Equally, my expectation about the ‘payback’ and the rewards was in hindsight, misguided. Along the way there have been some really tough times and moments of pure joy. I thought I would share some of the personal lessons in some sort of order.
As well as starting an entirely new business we all started families. Ricky’s oldest son (Arjun) is exactly the same age as Push and my boy (Zac) is just 18 months younger. Our wives were both working too so it turned out to force a lot of pressure on family life.
(Ricky & I winning the Google award for Highest Customer Satisfaction in EMEA)
Have enough cash to get started.
When we started Push in 2007 we did so with very little capital. A year later the recession kicked in and this led to lots of businesses being starved for cash. We made some poor decisions chasing the money and ended up working with customers who were ‘ok’ for cash flow but poor for profitability.
Know your core values very early on.
We worked with customers whose business ethics turned out to be in conflict with ours. Our gut instinct was that we shouldn’t work with them but we didn’t listen to ourselves and when they turned out to be ‘wronguns’ we felt rather silly.
Core values are very important as they allow us to – develop insight and know ourselves better, choose the relationships we have, clarify and guide our decisions and intentions and establish a relationship between us and the outside world.
Ask customers what you’re good at.
To be completely frank, in the first five years of our business up until 2012 we were a jack of all trades. Want a website with your AdWords campaign? Sure no problem. Need email marketing too? Absolutely we can do that. And while we’re at it why don’t we do some direct mail and stationery design?
Then it dawned on us, we would occasionally lose customers but they kept coming back for AdWords management and more PPC. This was a core service that we were great at. Rather than working on our weaknesses, when we focused on our strengths and built a business around these strengths we started to thrive.
Get a coach!
2012 was a pivotal year when we employed our first coach (Paul Thomas). He really helped us focus on what we were really good at and help us understand the importance of effective teams. In 2014 we started working with Shirlaws who have been absolutely vital in helping Push to develop into the company we are today. They’ve helped us increase our capacity, understand our unique culture and develop our relationships with our customer base.
We now work with Robert Craven, who is also a coach for Google and Robert specialises in helping agencies grow as fast as possible, so our objectives are very closely aligned. Robert has also helped to develop our senior team and we are passionate about training the future digital leaders of Push.
(Nic Rixon, our business coach at Shirlaws)
Love learning but love implementing more.
We have a saying at Push about being ‘Always Ahead’. This means we keep on learning about all the new techniques in advertising. This does not mean we prioritise research at the expense of action. In our world expressions like ‘Fail often, fail fast, fail cheap are the mantra and we all work hard to roll out new approaches to marketing quickly.

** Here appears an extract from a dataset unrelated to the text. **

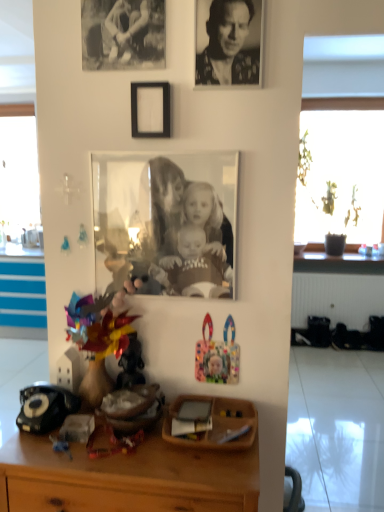 Where is `blank space situated above wooden desk at center (from a real-world perspective)`? Image resolution: width=384 pixels, height=512 pixels. blank space situated above wooden desk at center (from a real-world perspective) is located at coordinates (148, 446).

(This famous quote from Steve Jobs is on the wall in our office)
It’s all speeding up.
We’ve all heard and yawned at the expression ‘the only constant is change’. Now though the new rhetoric about change is that it is accelerating. We really have felt this pace quicken in the last 3 years. Our team now have training every Friday in order to learn about the very latest developments and techniques in digital advertising. They then collectively agree the changes that need to be implemented across all of our customers by the Tuesday of the following week. This is not going to slow down so businesses need to think about how they can organise themselves in the future to respond quickly to change. As a business we have had to continually evolve and my one message to all businesses is they do the same and try to keep ahead of change.
The culture at Push has developed over 10 years with contributions from every member of our team. It’s no secret that we try to ‘work like Google’ and this respect we study their culture too.I read recently in Work Rules (Insights from Google) by Laszlo Bock a great quote ‘Culture eats strategy for breakfast’. I think I’ll end on that point and look forward to the next 10 years.